Problem requirements:
Print all entries below exactly, without images.

Input data:

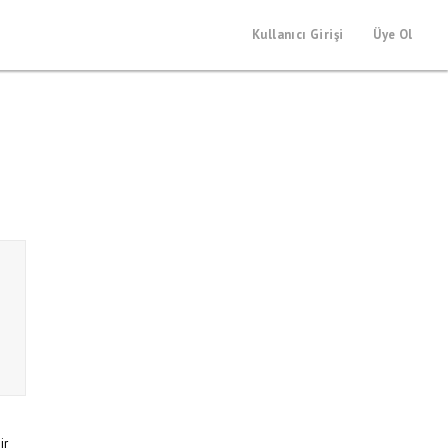
Kullanıcı Girişi
Üye Ol
ir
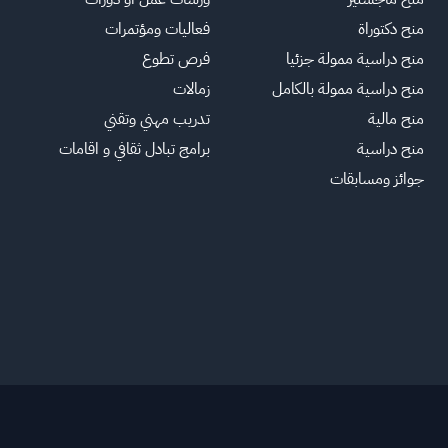
منح دكتوراة
فعاليات ومؤتمرات
منح دراسية ممولة جزئيا
فرص تطوع
منح دراسية ممولة بالكامل
زمالات
منح مالية
تدريب مهني وتقني
منح دراسية
برامج تبادل ثقافي و اقامات
جوائز ومسابقات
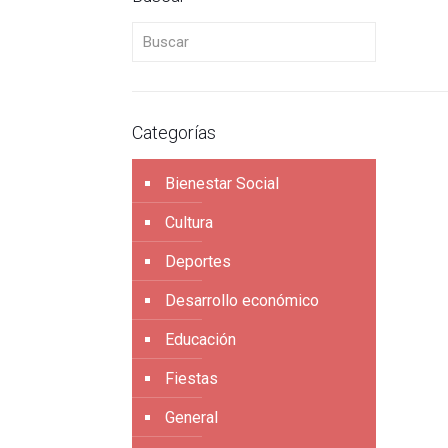
Buscar
Categorías
Bienestar Social
Cultura
Deportes
Desarrollo económico
Educación
Fiestas
General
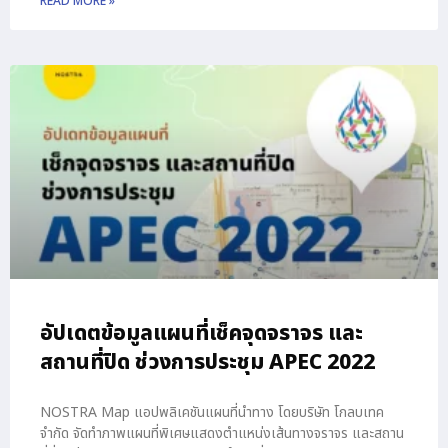
READ MORE »
อัปเดตข้อมูลแผนที่เช็คจุดจราจร และ
สถานที่ปิด ช่วงการประชุม APEC 2022
NOSTRA Map แอปพลิเคชันแผนที่นำทาง โดยบริษัท โกลบเทค
จำกัด จัดทำภาพแผนที่พิเศษแสดงตำแหน่งเส้นทางจราจร และสถาน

Exercise result:
Kullanıcı Girişi
Üye Ol
ir
منح دكتوراة
فعاليات ومؤتمرات
منح دراسية ممولة جزئيا
فرص تطوع
منح دراسية ممولة بالكامل
زمالات
منح مالية
تدريب مهني وتقني
منح دراسية
برامج تبادل ثقافي و اقامات
جوائز ومسابقات
Buscar
Categorías
Bienestar Social
Cultura
Deportes
Desarrollo económico
Educación
Fiestas
General
READ MORE »
อัปเดตข้อมูลแผนที่เช็คจุดจราจร และ
สถานที่ปิด ช่วงการประชุม APEC 2022
NOSTRA Map แอปพลิเคชันแผนที่นำทาง โดยบริษัท โกลบเทค
จำกัด จัดทำภาพแผนที่พิเศษแสดงตำแหน่งเส้นทางจราจร และสถาน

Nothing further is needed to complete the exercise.